The Centers for Medicare & Medicaid Services (CMS) has issued a final rule that affirms a 90-day reporting for hospitals attesting to the meaningful use program in 2018.
Overall, the final rule—the FY 2018 Medicare Hospital Inpatient Prospective Payment System (IPPS) and Long Term Acute Care Hospital (LTCH) Prospective Payment System Final Rule—updates Medicare payment and polices when patients are discharged from hospitals from October 1, 2017, to September 30, 2018. “The final rule relieves regulatory burdens for providers; supports the patient-doctor relationship in healthcare; and promotes transparency, flexibility, and innovation in the delivery of care,” according to a CMS fact sheet of the rule.
For 2018, CMS is finalizing the modification to the electronic health record (EHR) reporting periods for new and returning participants attesting to CMS or their state Medicaid agency from the full year to a minimum of any continuous 90-day period during the calendar year.
What’s also of major significance, with this rule CMS is now not requiring hospitals to meet meaningful use Stage 3 objectives and measures until 2019, a year later then originally planned.

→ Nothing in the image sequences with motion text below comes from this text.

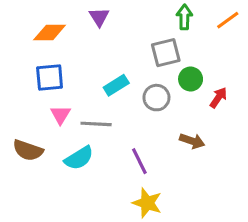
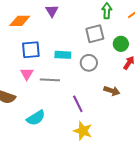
blue square: (50, 77) -> (31, 50), moved
green circle: (191, 79) -> (121, 44), moved
cyan rectangle: (116, 85) -> (63, 55), turned 35
cyan semicircle: (79, 158) -> (36, 118), moved

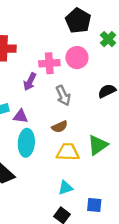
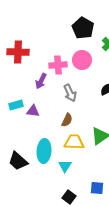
brown semicircle: (60, 127) -> (67, 120), turned -40
cyan ellipse: (26, 143) -> (44, 151), moved
cyan triangle: (65, 188) -> (65, 166), moved, turned -40

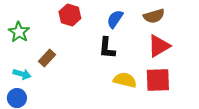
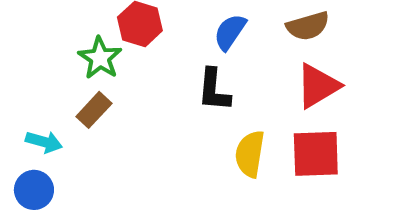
green star: (19, 32) -> (100, 58), moved
yellow semicircle: (125, 80) -> (250, 154), turned -95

Indeed, hospitals and critical access hospitals will have the option to report modified stage 2 for the 2018 reporting period. This represents a change of course from the MU timeline that federal officials had previously outlined.

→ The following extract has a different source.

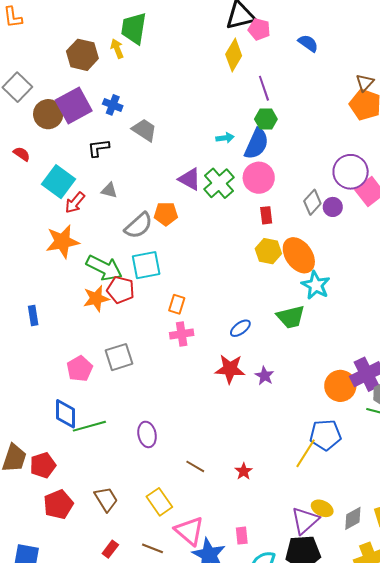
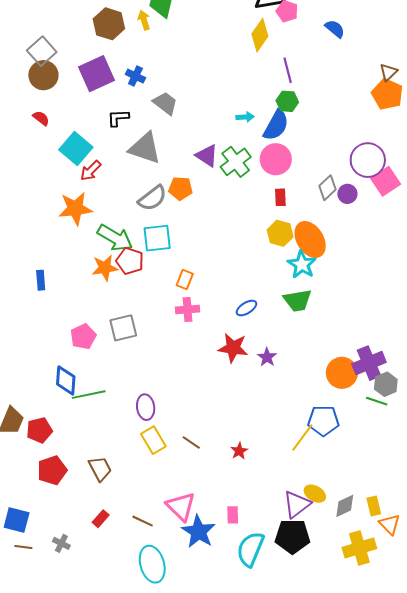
brown circle: (48, 114) -> (43, 75), moved
gray triangle: (109, 190) -> (145, 148), moved, size x2.0
cyan star: (316, 285) -> (302, 264), moved
yellow rectangle: (159, 502) -> (153, 440), moved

Also, CMS is finalizing the addition of a new exception from the Medicare payment adjustments for eligible professionals (EPs), eligible hospitals, and critical access hospitals (CAHs) that demonstrate through an application process that compliance with the requirement for being a meaningful EHR user is not possible because their certified EHR technology has been decertified under ONC’s (the Office of the National Coordinator for Health IT) Health IT Certification Program.

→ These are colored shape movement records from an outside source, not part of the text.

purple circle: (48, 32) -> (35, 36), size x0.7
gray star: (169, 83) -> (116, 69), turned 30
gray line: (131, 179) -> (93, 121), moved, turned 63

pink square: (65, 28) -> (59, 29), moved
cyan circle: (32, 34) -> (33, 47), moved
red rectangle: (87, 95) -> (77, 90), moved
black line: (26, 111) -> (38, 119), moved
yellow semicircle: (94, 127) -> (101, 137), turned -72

Further, CMS is adopting final policies to allow healthcare providers to use either 2014 Edition CEHRT (certified EHR technology), 2015 Edition CEHRT, or a combination of 2014 Edition and 2015 Edition CEHRT, for an EHR reporting period in 2018. CMS officials noted that this policy is based on the ongoing monitoring of progress on the deployment and implementation status of EHR technology certified to the 2015 Edition, as well as feedback by stakeholders expressing the need for more time and resources are needed for the transition process.
The combination of a continuous 90-day MU reporting period along with giving providers another year before they have to switch to 2015 CEHRT will likely make most stakeholders happy in the short term. The American Hospital Association (AHA) said in a statement, “[W]e appreciate the agency allowing hospitals and critical access hospitals to report meaningful use modified Stage 2 in 2018, as well as implementation of a 90-day meaningful use reporting period in fiscal year 2018.”
Added the College of Healthcare Information Management Executives (CHIME), "CMS took into account that both hospitals and vendors need more time to prepare for 2015 certified EHRs. By no longer requiring these new systems be in place by the start of 2018, a huge weight has been lifted off our collective shoulders.”
Mari Savickis, vice president, federal affairs at CHIME further tells Healthcare Informatics how important it was that CMS listened to stakeholders and implemented some of these changes. She says that CHIME pushed very hard in particular for the changes to CEHRT because so many of its members (some 70 percent) had not received their 2015 CEHRT, or if they did it was not yet fully installed because they received it so late.
Says Savickis, “The stories from the field depicted a state of non-readiness that was not for lack of trying. Most of our members had inked the agreements for 2015 CEHRT with their vendors, but given all of the changes the vendors needed to make to accommodate Stage 3—which is a very complex build— the vendors have been struggling to keep up. This added time will provide a safer and better glide-path as we shift to the next stage. Further, it aligns with what CMS plans to do for the Medicare clinicians.”
Indeed, recently, on the physician practice front, as proposed in the Quality Payment Program rule for 2018 that CMS recently released, the use of 2014 Edition CEHRT would continue to be allowed to meet MIPS requirements, while the use of 2015 edition CEHRT would be encouraged, but not required.
Additionally in the rule, CMS finalized a reduction in the electronic clinical quality measure reporting requirement for the 2017 Hospital Inpatient Quality Reporting program. Hospitals will be required to report on at least four self-selected eCQMs for a reporting period of one self-selected quarter of CQM data in CY 2017 as opposed to the earlier adopted number of eight in 2017 and 2018.